Italy Recognizes Libyan Rebel Govt
TRIPOLI, Libya — Rebels fighting government forces in eastern Libya were bolstered on Monday by new diplomatic recognition and gains on the battlefield as a bid by the government to resolve the country’s crisis by replacing Moammar Gaddafi with one of his sons appeared to fizzle amid international skepticism.
Italy became the third country after France and Qatar to recognize the opposition Transitional National Council as Libya’s legitimate government, and Kuwait said it expected to follow suit in the coming days.
Acting Libyan Foreign Minister Abdul Ati al-Obeidi arrived in Turkey for talks with its government, just a day after he delivered a message from Gaddafi to Greek Prime Minister George Papandreou in Athens.
Turkey and Greece, both NATO members, have said that they want to listen to proposals from both sides on a way to end the violence.

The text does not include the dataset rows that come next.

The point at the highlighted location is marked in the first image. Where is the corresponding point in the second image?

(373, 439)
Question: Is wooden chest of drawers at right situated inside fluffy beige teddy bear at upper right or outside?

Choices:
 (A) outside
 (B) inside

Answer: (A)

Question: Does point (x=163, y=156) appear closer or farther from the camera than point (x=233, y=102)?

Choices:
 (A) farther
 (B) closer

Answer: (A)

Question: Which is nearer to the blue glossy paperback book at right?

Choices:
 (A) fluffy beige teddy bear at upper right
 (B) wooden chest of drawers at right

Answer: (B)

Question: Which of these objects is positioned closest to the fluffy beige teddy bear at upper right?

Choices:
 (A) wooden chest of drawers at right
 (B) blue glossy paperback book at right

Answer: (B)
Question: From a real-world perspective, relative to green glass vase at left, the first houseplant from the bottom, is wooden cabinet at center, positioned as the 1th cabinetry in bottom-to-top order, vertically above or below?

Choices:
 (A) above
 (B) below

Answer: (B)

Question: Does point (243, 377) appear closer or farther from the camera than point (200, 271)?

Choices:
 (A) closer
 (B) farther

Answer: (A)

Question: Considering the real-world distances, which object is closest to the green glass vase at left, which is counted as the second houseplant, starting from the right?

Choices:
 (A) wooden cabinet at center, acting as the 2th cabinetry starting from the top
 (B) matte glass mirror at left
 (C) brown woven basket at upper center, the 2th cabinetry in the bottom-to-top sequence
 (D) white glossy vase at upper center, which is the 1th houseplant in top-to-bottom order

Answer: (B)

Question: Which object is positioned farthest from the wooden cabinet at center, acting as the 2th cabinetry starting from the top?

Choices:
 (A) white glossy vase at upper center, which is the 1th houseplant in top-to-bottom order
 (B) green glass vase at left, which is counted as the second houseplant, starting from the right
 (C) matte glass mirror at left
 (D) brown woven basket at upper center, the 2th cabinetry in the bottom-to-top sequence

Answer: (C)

Greek Foreign Minister Dimitris Droutsas said after meeting with Obeidi that “there is mobility, and there is a chance, albeit small, for a politico-diplomatic solution.”

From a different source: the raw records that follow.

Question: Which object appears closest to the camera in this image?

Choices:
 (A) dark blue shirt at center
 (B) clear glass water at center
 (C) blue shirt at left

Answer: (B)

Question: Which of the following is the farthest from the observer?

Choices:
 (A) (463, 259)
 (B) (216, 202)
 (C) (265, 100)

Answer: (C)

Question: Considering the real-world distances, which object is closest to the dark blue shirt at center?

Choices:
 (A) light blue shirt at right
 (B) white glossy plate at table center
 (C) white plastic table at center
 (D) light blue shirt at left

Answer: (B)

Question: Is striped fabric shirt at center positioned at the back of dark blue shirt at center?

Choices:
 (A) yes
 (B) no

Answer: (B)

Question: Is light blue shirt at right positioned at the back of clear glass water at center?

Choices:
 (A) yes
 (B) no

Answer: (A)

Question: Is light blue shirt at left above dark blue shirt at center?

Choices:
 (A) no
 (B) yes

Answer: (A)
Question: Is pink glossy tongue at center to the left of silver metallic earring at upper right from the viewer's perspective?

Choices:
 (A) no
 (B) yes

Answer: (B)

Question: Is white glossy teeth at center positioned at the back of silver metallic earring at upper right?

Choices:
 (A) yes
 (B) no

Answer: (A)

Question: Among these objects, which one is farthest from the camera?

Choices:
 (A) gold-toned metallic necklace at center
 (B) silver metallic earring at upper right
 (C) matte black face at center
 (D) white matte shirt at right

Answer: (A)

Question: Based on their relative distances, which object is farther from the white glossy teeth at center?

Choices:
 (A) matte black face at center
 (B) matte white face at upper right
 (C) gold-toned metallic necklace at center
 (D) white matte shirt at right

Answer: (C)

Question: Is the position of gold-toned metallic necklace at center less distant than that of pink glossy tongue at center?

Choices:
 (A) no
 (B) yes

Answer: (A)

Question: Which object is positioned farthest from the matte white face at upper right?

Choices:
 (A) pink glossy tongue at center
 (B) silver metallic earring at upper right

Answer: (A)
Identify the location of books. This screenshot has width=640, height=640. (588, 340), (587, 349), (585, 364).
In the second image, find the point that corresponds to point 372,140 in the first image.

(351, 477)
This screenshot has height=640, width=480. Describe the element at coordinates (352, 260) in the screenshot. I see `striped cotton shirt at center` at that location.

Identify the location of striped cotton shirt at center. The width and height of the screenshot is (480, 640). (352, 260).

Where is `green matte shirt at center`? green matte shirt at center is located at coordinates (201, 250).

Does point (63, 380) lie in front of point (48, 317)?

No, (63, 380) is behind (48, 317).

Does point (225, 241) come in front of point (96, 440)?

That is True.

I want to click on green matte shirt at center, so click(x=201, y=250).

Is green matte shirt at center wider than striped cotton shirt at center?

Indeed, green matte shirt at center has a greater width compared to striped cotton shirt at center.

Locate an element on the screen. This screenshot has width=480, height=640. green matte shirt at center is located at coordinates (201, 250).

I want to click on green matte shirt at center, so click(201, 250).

But Italian Foreign Minister Franco Frattini said the proposals presented by Obeidi in Greece to end the crisis were “not credible.” Among the cease-fire proposals Obeidi is thought to have transmitted was one calling for Gaddafi to turn control of western Libya over to his son Saif al-Islam, an option that Frattini dismissed.

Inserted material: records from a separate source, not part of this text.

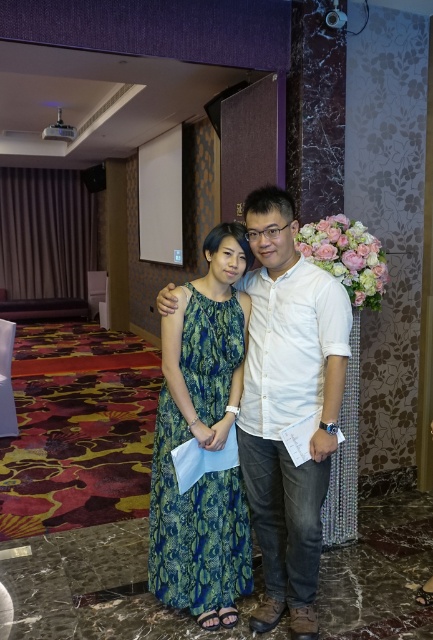 Can you confirm if white cotton shirt at center is smaller than green snakeskin dress at center?

No.

Find the location of `white cotton shirt at center`. white cotton shirt at center is located at coordinates (288, 404). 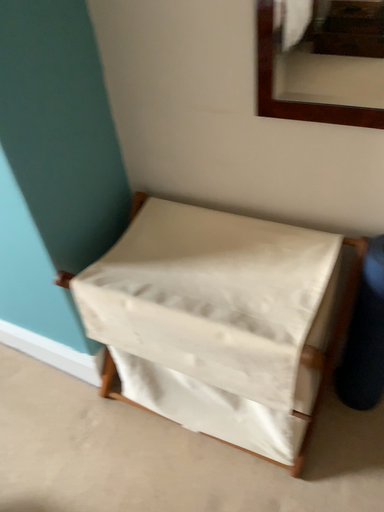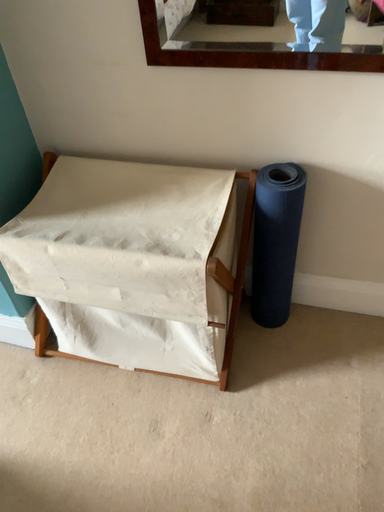 Question: How did the camera likely rotate when shooting the video?

Choices:
 (A) rotated right
 (B) rotated left

Answer: (A) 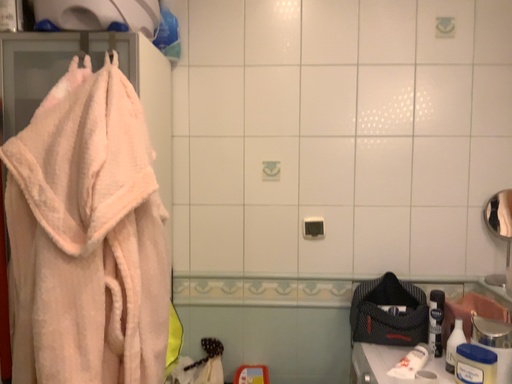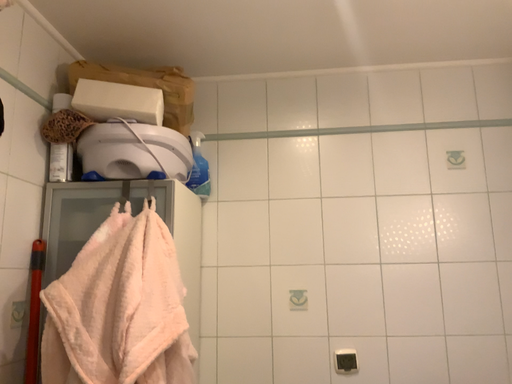 Question: Which way did the camera rotate in the video?

Choices:
 (A) rotated downward
 (B) rotated upward

Answer: (B) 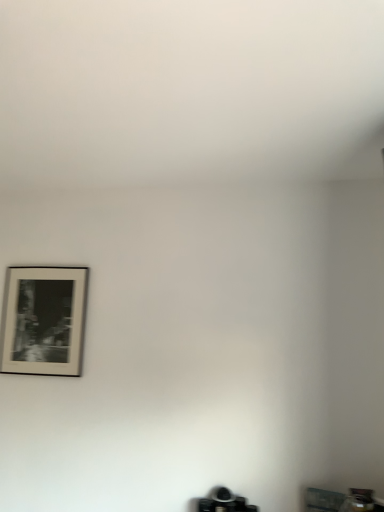 What is the approximate width of black matte picture frame at upper left?

black matte picture frame at upper left is 1.38 inches in width.

Locate an element on the screen. The image size is (384, 512). black matte picture frame at upper left is located at coordinates (43, 320).

What do you see at coordinates (43, 320) in the screenshot? I see `black matte picture frame at upper left` at bounding box center [43, 320].

In order to face black matte picture frame at upper left, should I rotate leftwards or rightwards?

To face it directly, rotate left by 19.177 degrees.

Locate an element on the screen. black matte picture frame at upper left is located at coordinates (43, 320). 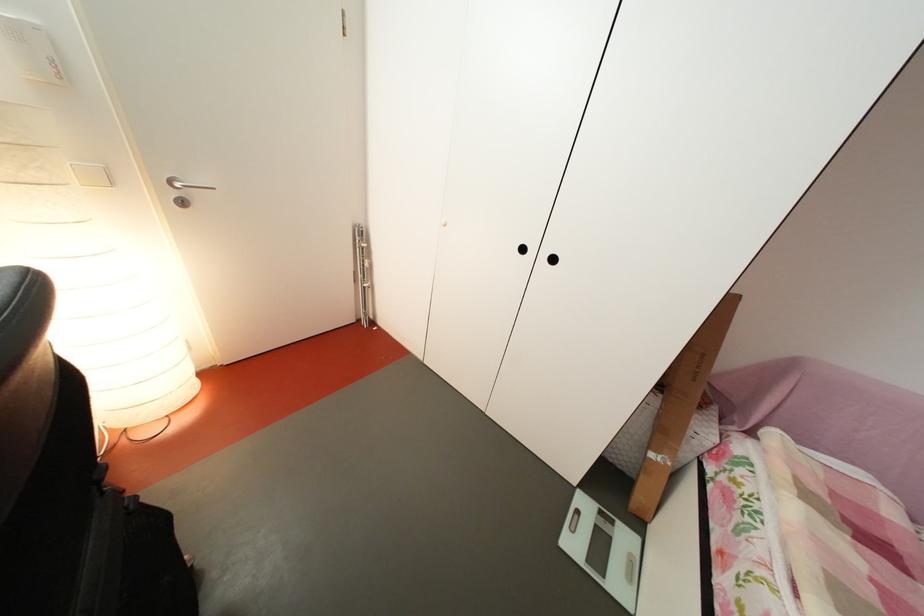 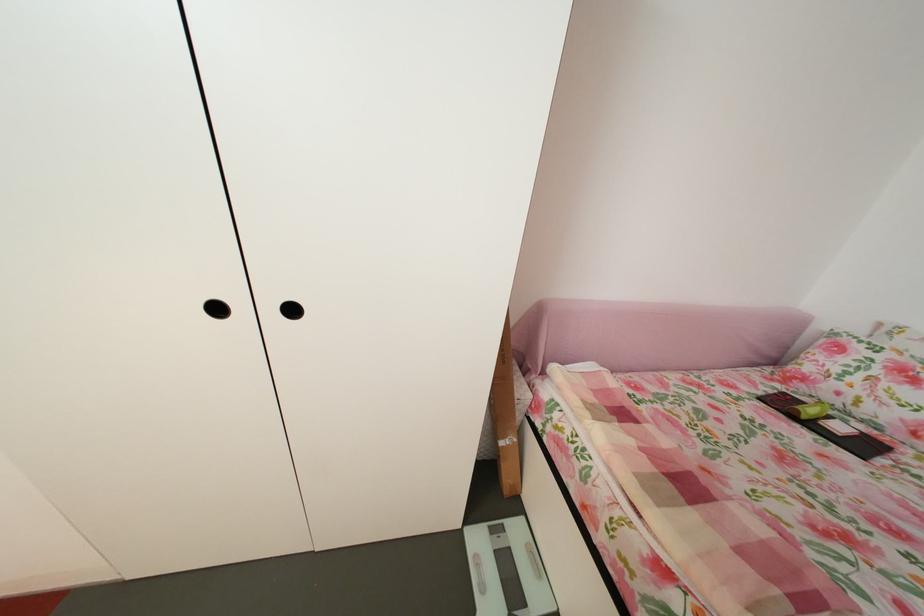 In the second image, find the point that corresponds to (613,519) in the first image.

(504, 537) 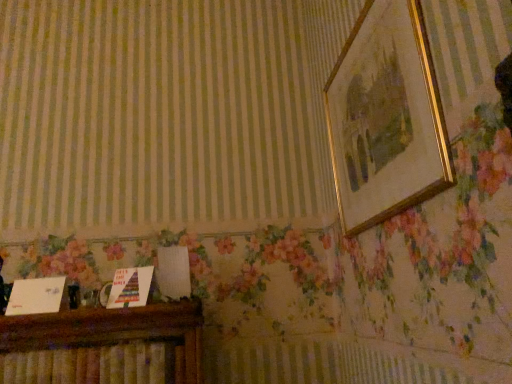 Question: Is wooden cabinet at lower left turned away from gold/golden picture frame at upper right?

Choices:
 (A) no
 (B) yes

Answer: (A)

Question: Considering the relative sizes of wooden cabinet at lower left and gold/golden picture frame at upper right in the image provided, is wooden cabinet at lower left bigger than gold/golden picture frame at upper right?

Choices:
 (A) yes
 (B) no

Answer: (B)

Question: Is wooden cabinet at lower left shorter than gold/golden picture frame at upper right?

Choices:
 (A) yes
 (B) no

Answer: (A)

Question: Can you confirm if wooden cabinet at lower left is thinner than gold/golden picture frame at upper right?

Choices:
 (A) yes
 (B) no

Answer: (B)

Question: Is wooden cabinet at lower left smaller than gold/golden picture frame at upper right?

Choices:
 (A) no
 (B) yes

Answer: (B)

Question: From a real-world perspective, is wooden cabinet at lower left on gold/golden picture frame at upper right?

Choices:
 (A) no
 (B) yes

Answer: (A)

Question: Is wooden cabinet at lower left surrounded by gold/golden picture frame at upper right?

Choices:
 (A) no
 (B) yes

Answer: (A)

Question: Can you confirm if gold/golden picture frame at upper right is positioned to the left of wooden cabinet at lower left?

Choices:
 (A) yes
 (B) no

Answer: (B)

Question: Does gold/golden picture frame at upper right appear on the right side of wooden cabinet at lower left?

Choices:
 (A) no
 (B) yes

Answer: (B)

Question: Is gold/golden picture frame at upper right positioned with its back to wooden cabinet at lower left?

Choices:
 (A) yes
 (B) no

Answer: (B)

Question: Can you confirm if gold/golden picture frame at upper right is thinner than wooden cabinet at lower left?

Choices:
 (A) no
 (B) yes

Answer: (B)

Question: Is gold/golden picture frame at upper right facing towards wooden cabinet at lower left?

Choices:
 (A) yes
 (B) no

Answer: (B)

Question: Is wooden cabinet at lower left in front of or behind gold/golden picture frame at upper right in the image?

Choices:
 (A) front
 (B) behind

Answer: (B) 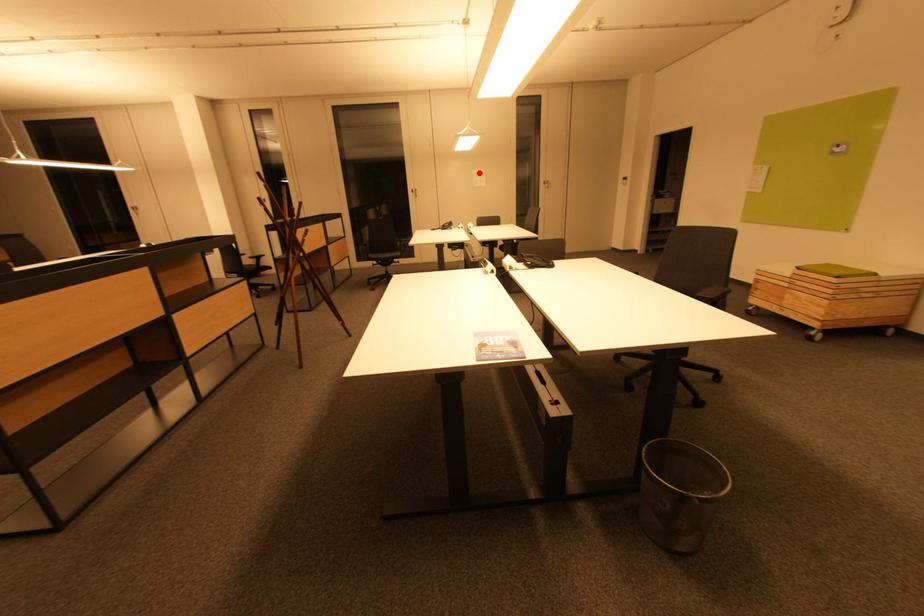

“Any solution for the future of Libya has a precondition: that Gaddafi’s regime leaves . . . that Gaddafi himself and the family leave the country,” Frattini told reporters after meeting in Rome on Monday with Ali al-Essawi, the rebel council’s foreign policy representative.
Rebel officials in Benghazi also rejected the proposal. “After the massacres they have committed .?.?. I don’t think it’s even conceivable” that the rebels would accept Gaddafi’s sons, said opposition spokesman Mustafa Gheriani.